Dataset excerpts
- Opening Delimiter -
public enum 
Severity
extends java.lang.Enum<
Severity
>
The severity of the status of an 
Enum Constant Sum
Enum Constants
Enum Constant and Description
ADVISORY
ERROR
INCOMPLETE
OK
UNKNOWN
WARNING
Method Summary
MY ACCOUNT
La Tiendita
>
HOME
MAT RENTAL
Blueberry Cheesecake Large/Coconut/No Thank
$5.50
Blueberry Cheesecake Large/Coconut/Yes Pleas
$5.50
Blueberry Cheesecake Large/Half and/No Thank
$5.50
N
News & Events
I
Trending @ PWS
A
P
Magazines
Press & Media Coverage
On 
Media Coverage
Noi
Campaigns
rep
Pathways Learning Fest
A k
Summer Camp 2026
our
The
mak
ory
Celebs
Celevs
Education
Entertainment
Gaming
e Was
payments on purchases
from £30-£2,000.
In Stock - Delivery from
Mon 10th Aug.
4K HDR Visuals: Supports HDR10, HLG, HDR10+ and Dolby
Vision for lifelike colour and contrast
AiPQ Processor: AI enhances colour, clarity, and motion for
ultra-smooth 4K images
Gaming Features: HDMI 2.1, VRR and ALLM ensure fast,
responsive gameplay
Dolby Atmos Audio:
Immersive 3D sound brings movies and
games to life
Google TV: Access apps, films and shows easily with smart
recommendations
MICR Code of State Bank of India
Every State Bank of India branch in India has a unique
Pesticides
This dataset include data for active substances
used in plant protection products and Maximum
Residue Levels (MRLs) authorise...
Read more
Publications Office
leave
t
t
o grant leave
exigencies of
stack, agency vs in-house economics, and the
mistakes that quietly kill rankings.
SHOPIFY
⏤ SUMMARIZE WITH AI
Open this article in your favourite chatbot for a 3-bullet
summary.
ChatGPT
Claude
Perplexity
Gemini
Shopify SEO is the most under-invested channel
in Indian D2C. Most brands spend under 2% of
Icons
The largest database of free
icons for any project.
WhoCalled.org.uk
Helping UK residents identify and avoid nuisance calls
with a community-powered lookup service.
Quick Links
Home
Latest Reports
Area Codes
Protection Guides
- Closing Delimiter -
• Directions for this task
Copy every line of the records above that holds the word "Coverage".

• Solution for this problem
Press & Media Coverage
Media Coverage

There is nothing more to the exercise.